Once again, this month financial market movements have been at the lower end of my priorities, with high levels of project work and a renewed pulse of work-related travel.

During some of this I have taken in several interesting historically focused videos on lessons for investors around finance market mistakes, and the impact of war and peace on financial markets and asset prices.

Heedless of my distraction, markets this month served their irregular reminder that no series of gains is likely to go unbroken, delivering a reduction in value that is the largest in nearly two years. After a sequence of large gains through the past six months, however, this felt less like a reversal of a tide, and more a natural, expected event.

The reaching of both the equity target, and overall portfolio target throws up a different set of practical issues, day-to-day cash management issues of a different order of complexity than portfolio design.

One of these is simply – what to do with cash formally invested from my ordinary income?

Generally, over time, the answer will be that – just like portfolio distributions – it will go to build up a target cash buffer of approximately one years expenses.
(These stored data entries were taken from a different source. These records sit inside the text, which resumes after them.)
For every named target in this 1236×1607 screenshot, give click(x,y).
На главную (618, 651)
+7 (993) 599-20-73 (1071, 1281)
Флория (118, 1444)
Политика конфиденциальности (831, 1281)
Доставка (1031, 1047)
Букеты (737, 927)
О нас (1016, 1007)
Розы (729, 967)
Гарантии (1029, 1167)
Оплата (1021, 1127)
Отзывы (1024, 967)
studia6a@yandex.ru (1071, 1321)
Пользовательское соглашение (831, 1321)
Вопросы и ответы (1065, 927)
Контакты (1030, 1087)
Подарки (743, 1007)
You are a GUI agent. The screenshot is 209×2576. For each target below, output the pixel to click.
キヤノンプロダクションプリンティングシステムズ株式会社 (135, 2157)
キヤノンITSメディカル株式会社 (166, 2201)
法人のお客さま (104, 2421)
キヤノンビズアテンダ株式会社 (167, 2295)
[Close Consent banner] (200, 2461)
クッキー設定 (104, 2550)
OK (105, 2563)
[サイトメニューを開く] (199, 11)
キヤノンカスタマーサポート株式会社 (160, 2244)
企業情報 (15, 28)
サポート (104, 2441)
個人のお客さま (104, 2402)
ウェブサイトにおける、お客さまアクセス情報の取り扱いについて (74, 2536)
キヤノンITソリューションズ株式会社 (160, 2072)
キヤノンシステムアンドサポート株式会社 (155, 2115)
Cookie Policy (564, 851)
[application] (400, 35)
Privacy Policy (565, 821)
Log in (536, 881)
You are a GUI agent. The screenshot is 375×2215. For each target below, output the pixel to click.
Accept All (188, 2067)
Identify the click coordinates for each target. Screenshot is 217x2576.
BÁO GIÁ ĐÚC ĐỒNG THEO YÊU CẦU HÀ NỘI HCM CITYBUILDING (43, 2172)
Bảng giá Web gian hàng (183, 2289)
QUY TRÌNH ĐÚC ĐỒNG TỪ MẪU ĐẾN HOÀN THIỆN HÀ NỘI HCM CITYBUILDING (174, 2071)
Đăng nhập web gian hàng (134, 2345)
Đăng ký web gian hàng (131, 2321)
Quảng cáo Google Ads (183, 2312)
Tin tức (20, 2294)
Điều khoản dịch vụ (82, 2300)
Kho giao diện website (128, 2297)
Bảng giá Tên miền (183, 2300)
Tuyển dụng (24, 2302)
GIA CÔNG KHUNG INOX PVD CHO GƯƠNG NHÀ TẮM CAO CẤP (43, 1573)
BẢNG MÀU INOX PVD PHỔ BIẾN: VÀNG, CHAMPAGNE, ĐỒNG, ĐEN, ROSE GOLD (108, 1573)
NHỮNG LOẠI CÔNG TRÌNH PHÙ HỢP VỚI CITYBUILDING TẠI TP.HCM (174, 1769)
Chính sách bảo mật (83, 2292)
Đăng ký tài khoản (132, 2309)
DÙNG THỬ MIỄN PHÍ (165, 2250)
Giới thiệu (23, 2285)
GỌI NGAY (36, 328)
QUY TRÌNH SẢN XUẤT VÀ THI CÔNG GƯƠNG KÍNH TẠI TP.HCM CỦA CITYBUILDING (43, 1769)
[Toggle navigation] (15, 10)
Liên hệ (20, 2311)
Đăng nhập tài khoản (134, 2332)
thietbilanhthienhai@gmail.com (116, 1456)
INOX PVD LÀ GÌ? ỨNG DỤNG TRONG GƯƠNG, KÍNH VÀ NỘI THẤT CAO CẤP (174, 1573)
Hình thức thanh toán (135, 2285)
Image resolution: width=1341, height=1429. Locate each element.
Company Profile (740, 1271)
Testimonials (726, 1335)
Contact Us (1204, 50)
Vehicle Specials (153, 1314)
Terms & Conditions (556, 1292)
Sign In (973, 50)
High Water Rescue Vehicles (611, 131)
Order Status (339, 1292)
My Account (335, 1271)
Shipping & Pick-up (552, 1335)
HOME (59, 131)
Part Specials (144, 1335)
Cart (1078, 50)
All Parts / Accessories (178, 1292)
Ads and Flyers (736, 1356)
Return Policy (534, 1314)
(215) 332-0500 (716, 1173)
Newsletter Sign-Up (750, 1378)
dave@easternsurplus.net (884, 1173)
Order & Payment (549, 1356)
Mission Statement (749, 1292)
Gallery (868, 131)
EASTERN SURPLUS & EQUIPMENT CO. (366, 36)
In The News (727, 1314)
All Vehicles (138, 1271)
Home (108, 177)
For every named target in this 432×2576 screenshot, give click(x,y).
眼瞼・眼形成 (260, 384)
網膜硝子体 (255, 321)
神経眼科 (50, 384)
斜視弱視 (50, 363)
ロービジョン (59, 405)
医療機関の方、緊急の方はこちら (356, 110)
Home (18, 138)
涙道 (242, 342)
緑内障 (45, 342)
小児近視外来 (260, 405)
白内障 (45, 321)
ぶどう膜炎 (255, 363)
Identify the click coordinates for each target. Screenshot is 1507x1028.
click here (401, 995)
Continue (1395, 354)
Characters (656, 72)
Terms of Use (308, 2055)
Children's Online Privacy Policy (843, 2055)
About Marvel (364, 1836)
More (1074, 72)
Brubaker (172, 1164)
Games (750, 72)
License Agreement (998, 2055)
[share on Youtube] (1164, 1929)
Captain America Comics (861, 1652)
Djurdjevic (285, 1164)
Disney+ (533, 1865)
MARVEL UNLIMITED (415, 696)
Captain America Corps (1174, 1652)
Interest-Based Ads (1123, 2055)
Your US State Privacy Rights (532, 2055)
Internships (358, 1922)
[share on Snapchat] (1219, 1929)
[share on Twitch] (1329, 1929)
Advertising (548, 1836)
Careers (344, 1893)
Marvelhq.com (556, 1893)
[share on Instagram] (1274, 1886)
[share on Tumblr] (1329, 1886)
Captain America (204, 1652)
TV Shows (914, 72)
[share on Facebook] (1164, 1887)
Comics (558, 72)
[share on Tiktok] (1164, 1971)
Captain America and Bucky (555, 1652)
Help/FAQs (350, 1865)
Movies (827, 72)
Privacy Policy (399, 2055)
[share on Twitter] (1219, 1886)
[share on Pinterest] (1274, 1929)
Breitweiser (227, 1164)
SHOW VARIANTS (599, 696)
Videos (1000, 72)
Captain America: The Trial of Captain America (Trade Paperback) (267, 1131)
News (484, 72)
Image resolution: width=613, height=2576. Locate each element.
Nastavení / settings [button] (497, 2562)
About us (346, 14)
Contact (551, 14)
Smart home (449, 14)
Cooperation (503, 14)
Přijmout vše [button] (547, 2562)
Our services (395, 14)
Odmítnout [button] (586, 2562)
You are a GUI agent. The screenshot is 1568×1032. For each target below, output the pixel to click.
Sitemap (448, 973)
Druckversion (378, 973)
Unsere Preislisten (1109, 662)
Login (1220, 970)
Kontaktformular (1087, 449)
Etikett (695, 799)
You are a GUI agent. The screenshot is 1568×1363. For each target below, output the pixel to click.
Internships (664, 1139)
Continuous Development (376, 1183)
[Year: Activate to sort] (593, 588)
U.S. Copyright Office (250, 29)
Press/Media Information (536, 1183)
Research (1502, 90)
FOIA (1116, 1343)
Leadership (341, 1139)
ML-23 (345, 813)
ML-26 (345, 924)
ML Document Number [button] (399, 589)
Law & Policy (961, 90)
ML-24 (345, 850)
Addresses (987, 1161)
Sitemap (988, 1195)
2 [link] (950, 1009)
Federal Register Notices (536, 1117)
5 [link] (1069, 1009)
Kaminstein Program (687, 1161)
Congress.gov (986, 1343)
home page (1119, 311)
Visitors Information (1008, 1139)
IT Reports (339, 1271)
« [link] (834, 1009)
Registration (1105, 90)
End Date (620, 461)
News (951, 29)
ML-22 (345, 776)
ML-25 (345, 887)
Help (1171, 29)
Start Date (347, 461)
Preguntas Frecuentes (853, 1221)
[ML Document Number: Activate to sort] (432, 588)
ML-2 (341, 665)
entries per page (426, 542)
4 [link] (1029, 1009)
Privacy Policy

This month, however, I transferred some into my brokerage account, as the equity markets took a fall, in case I needed to invest an amount to restore my minimum equity holdings in international and Australian shares to their notional $1.15 million target.

Any large fall would probably see me resume for the moment monthly investments, to seek to restore the holdings closer to these targets. Yet, the realities of market movements are such that it is quite likely that should a significant bear market arise, for example, the holdings would not be able to be restored in this manner. Or doing so would take additional years of contributions, rather than months.

So even as I prepare to make small relative injections if required, I am under no illusion that the task of maintaining a single absolute ‘floor’ level of equity holdings is on its face realistic in a number of quite possible scenarios.

One of these possible scenarios is some form of market event like March 2020. Another is something akin to the Global Financial Crisis through late 2008 to early 2009. Geopolitically, the world is arguably more prone to shocks now than at any time in the past 20 years, which could cascade through financial markets.

Currently, equity markets would need to fall around 3 per cent, to take the equity portfolio below its target. This falls well within the normal expected monthly volatility of equity market indexes.

As Melville describes, however, one needs to consider and remain humble about what the darkness of the sea obscures. The dreaded creatures that might glide under one’s vessel, and which are hidden even amidst the tints of azure.

There may be larger hazards to yet run, in other words.

Disclaimer

The specific portfolio allocation and approach described has been determined solely based on my personal circumstances, objectives, assessments and risk tolerances. It is not personal financial advice, or recommendation to invest in any particular investment product, security or asset, and investors considering these issues should undertake their own detailed research or seek professional advice.